Uno degli appuntamenti con il “cibo sacro” è la Festa dei Morti, la commemorazione dei defunti: una festa delicata e toccante, che parla direttamente al cuore di ciascuno perché i protagonisti non sono santi lontani e intangibili, ma i più cari affetti famigliari, persone come noi che sono state conosciute e amate.


Questa festa, che ricorda uno dei culti più antichi e diffusi, il culto degli antenati, è molto sentita in Puglia e qui, come in altre parti del mondo, il cibo serve a unire il mondo dei vivi con quello dei morti.

Attraverso queste preparazioni rituali, si può leggere la storia della regione, fatta di culture in continuo incontro e scambio reciproco, di cui è rimasta traccia anche nel parlato. 

Una tradizione in uso presso i romani e i primi cristiani era il "refrigerium". Si trattava di un pasto commemorativo per i defunti, consumato presso le tombe dei cari, che recavano spesso appositi fori affinché il cibo, quel giorno, venisse compartito con loro. Da qui deriva l’uso tutt’ora diffuso nel Salento di “’ndefriscare” i morti: si “’ndefriscano” i morti quando si compie un atto particolarmente gradito al caro scomparso, per esempio mangiare un cibo che gli piaceva particolarmente, poiché con l’atto di mangiarlo è come se si facesse mangiare la sua anima. In ciascuno di questi casi con il “rinfresco” (refrigerium) si vuole offrire un sollievo a chi non c’è più. 


Dalla tradizione greca e bizantina arriva invece uno dei piatti rituali pugliesi più conosciuti e fa-mosi, anche per il nome molto evocativo: il “Grano dei morti”. Si tratta di un piatto semplice, fatto con grano cotto, vincotto, melagrana e noci, la cui preparazione è diffusa soprattutto sul Gargano e nel Barese, talvolta con alcune varianti. Piatto conosciuto anche come Colva, Coliba, Colla, termini che derivano direttamente dal bizantino Kolba e dal greco Kollyba, che indicano il grano cotto.
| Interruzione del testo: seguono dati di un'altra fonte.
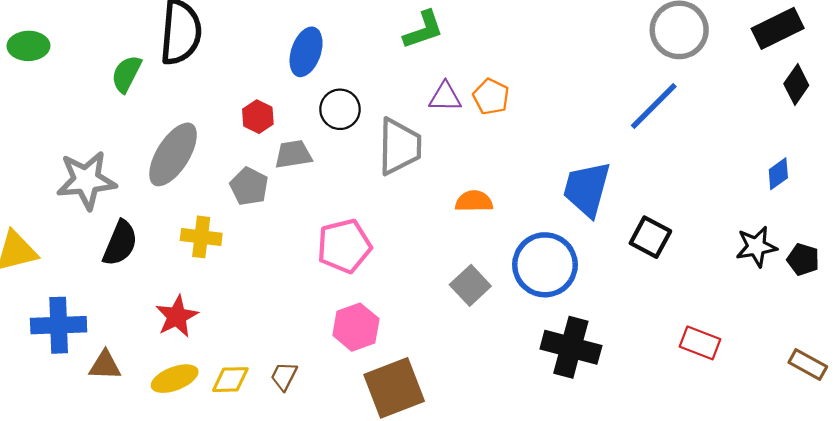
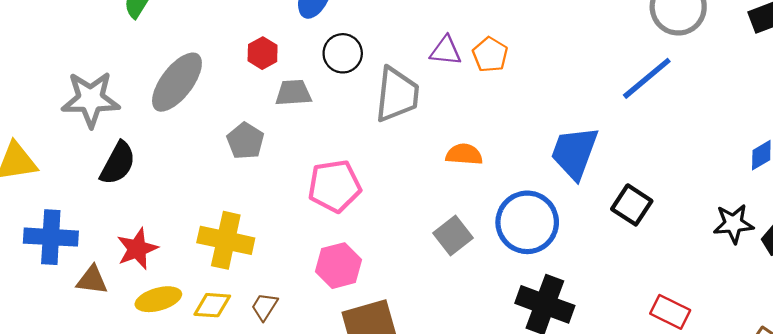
gray pentagon: (249, 186) -> (245, 141), moved
yellow cross: (201, 237) -> (226, 240), moved, size x1.4
red star: (177, 316) -> (137, 249), moved

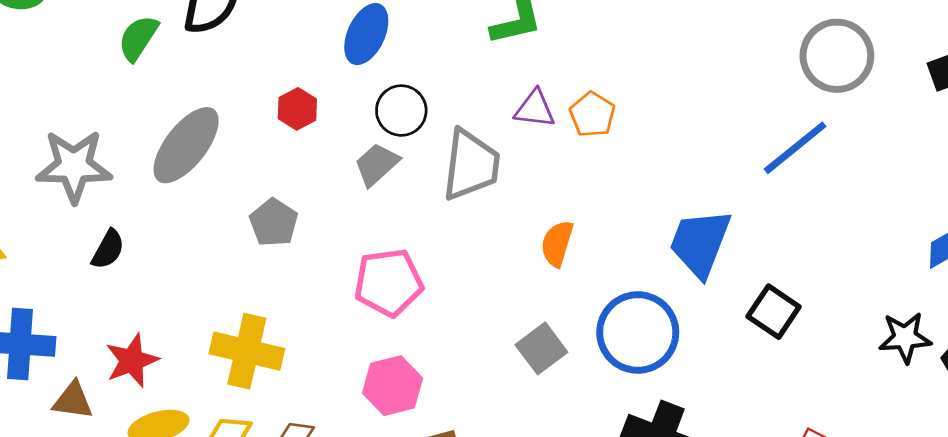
gray trapezoid: (293, 93) -> (377, 164), moved, turned -39
orange semicircle: (464, 154) -> (557, 243), turned -78
black semicircle: (118, 163) -> (108, 249), size x0.7

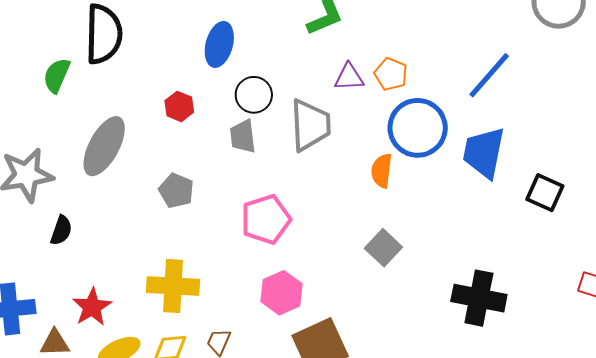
blue line: (795, 148) -> (489, 75), moved
gray trapezoid: (377, 164) -> (243, 136), turned -45
blue circle: (638, 332) -> (418, 128), moved

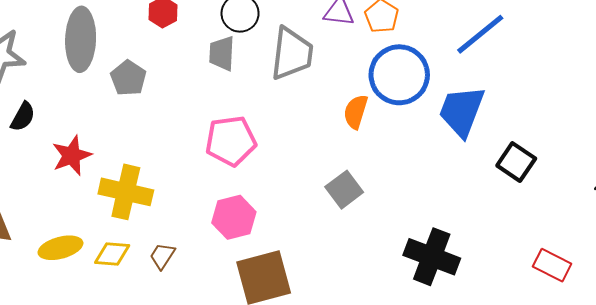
gray ellipse: (104, 146) -> (81, 39), turned -36
gray pentagon: (176, 191) -> (128, 78), moved
red star: (92, 307) -> (72, 156), moved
In questo piatto il principe dei cereali è accompagnato dal più simbolico dei frutti, ovvero la melagrana che, come il mito di Ade e Persefone racconta, rappresenta il frutto dei morti per antonomasia. La tradizione di cucinare cereali e legumi per il giorno dei Morti è comunque diffusissima in tutto il meridione. Tra i legumi, ha un posto d’onore la fava, che ha un legame simbolico forte e antichissimo con il mondo dell’aldilà; la credenza che nelle fave risieda l’anima dei morti risale già agli egizi che credevano che le anime stazionassero nel “campo di fave” prima della reincarnazione. 


Anche per i romani le fave erano legate a culti degli antenati. Durante i Lemuria (9, 11, 13 maggio) il paterfamilia percorreva la casa gettandosi fave alle spalle per placare gli spiriti vaganti, mentre il 21 febbraio, per i Paternalia, si offrivano fave ai defunti. E ancora: nel Medioevo la minestra di fave veniva offerta nel giorno dei Morti ai poveri sia nei conventi sia nelle case nobiliari, similmente a quanto accade ancora oggi in paesi come Orsara di Puglia e altri. È singolare che la fava più famosa del Salento sia la Fava di Zollino, detta Kuccìa, termine derivante dal greco, usato nell’Italia meridionale per indicare proprio i piatti rituali preparati per ricorrenze come Santa Lucia e i Morti, ma attribuendolo non esclusivamente alla fava quanto piuttosto a grano e altri cereali e legumi.  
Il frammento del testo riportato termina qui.